# Assignment:
I'd like the records transcribed exactly, leaving the images out.

>>>>

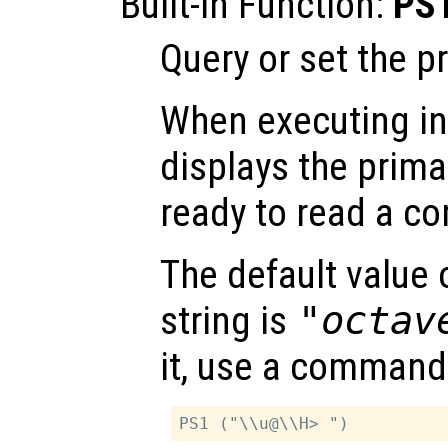
Built-in Function:
PS
Query or set the p
When executing int
displays the prima
ready to read a 
The default value 
string is
"octav
it, use a command 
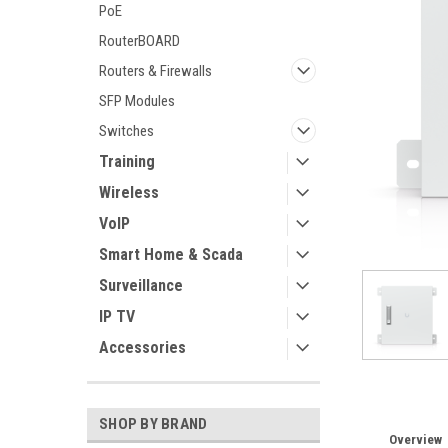
PoE
RouterBOARD
Routers & Firewalls
SFP Modules
ement
Switches
Training
Wireless
VoIP
Smart Home & Scada
Surveillance
IP TV
Accessories
SHOP BY BRAND
Overview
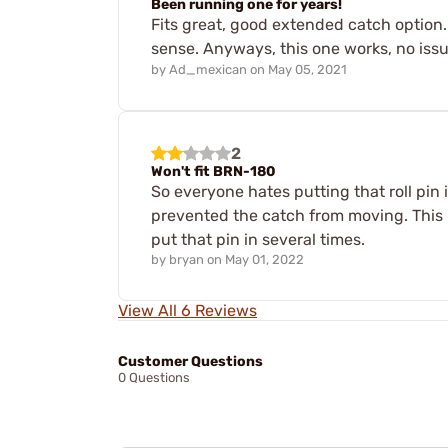
Been running one for years!
Fits great, good extended catch option.
sense. Anyways, this one works, no issu
by
Ad_mexican
on
May 05, 2021
2
Won't fit BRN-180
So everyone hates putting that roll pin 
prevented the catch from moving. This m
put that pin in several times.
by
bryan
on
May 01, 2022
View All 6 Reviews
Customer Questions
0 Questions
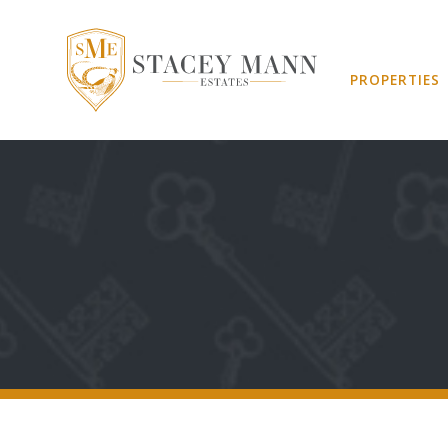
PROPERTIES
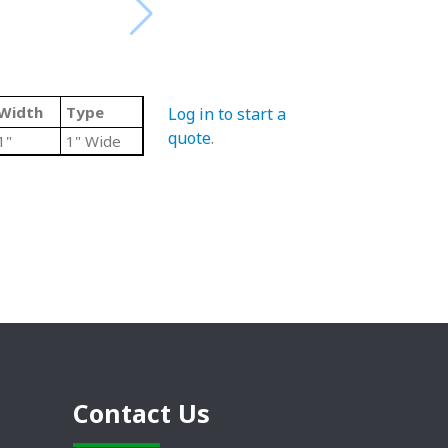
Width
Type
Log in to start a
quote
.
1"
1" Wide
Contact Us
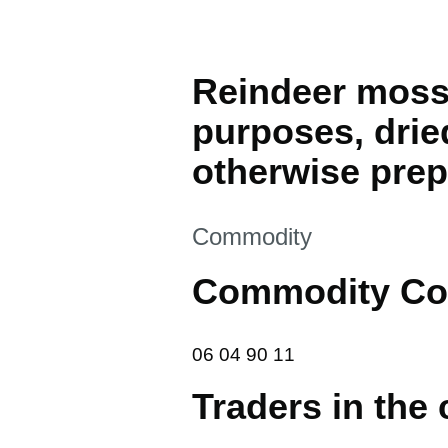
Reindeer moss,
purposes, drie
otherwise pre
This section is
Commodity
Commodity Co
06 04 90 11
06
04
90
11
Traders in the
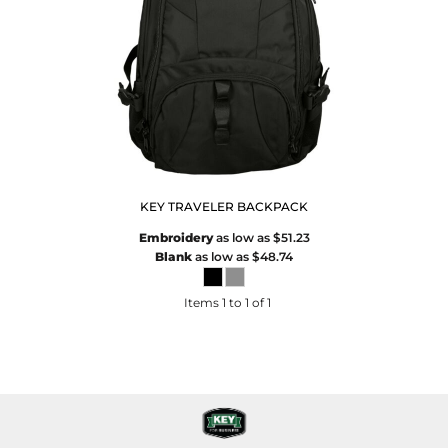
KEY TRAVELER BACKPACK
Embroidery
as low as
$51.23
Blank
as low as
$48.74
Items 1 to 1 of 1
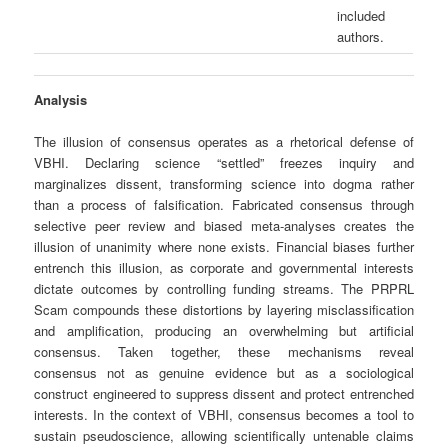
included
authors.
Analysis
The illusion of consensus operates as a rhetorical defense of
VBHI. Declaring science “settled” freezes inquiry and
marginalizes dissent, transforming science into dogma rather
than a process of falsification. Fabricated consensus through
selective peer review and biased meta‑analyses creates the
illusion of unanimity where none exists. Financial biases further
entrench this illusion, as corporate and governmental interests
dictate outcomes by controlling funding streams. The PRPRL
Scam compounds these distortions by layering misclassification
and amplification, producing an overwhelming but artificial
consensus. Taken together, these mechanisms reveal
consensus not as genuine evidence but as a sociological
construct engineered to suppress dissent and protect entrenched
interests. In the context of VBHI, consensus becomes a tool to
sustain pseudoscience, allowing scientifically untenable claims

<<<<

# Your response:
Built-in Function:
PS
Query or set the p
When executing int
displays the prima
ready to read a 
The default value 
string is
"octav
it, use a command 
PoE
RouterBOARD
Routers & Firewalls
SFP Modules
ement
Switches
Training
Wireless
VoIP
Smart Home & Scada
Surveillance
IP TV
Accessories
SHOP BY BRAND
Overview
Been running one for years!
Fits great, good extended catch option.
sense. Anyways, this one works, no issu
by
Ad_mexican
on
May 05, 2021
2
Won't fit BRN-180
So everyone hates putting that roll pin 
prevented the catch from moving. This m
put that pin in several times.
by
bryan
on
May 01, 2022
View All 6 Reviews
Customer Questions
0 Questions
PROPERTIES
Width
Type
Log in to start a
quote
.
1"
1" Wide
Contact Us
Reindeer moss,
purposes, drie
otherwise pre
This section is
Commodity
Commodity Co
06 04 90 11
06
04
90
11
Traders in the
KEY TRAVELER BACKPACK
Embroidery
as low as
$51.23
Blank
as low as
$48.74
Items 1 to 1 of 1
included
authors.
Analysis
The illusion of consensus operates as a rhetorical defense of
VBHI. Declaring science “settled” freezes inquiry and
marginalizes dissent, transforming science into dogma rather
than a process of falsification. Fabricated consensus through
selective peer review and biased meta‑analyses creates the
illusion of unanimity where none exists. Financial biases further
entrench this illusion, as corporate and governmental interests
dictate outcomes by controlling funding streams. The PRPRL
Scam compounds these distortions by layering misclassification
and amplification, producing an overwhelming but artificial
consensus. Taken together, these mechanisms reveal
consensus not as genuine evidence but as a sociological
construct engineered to suppress dissent and protect entrenched
interests. In the context of VBHI, consensus becomes a tool to
sustain pseudoscience, allowing scientifically untenable claims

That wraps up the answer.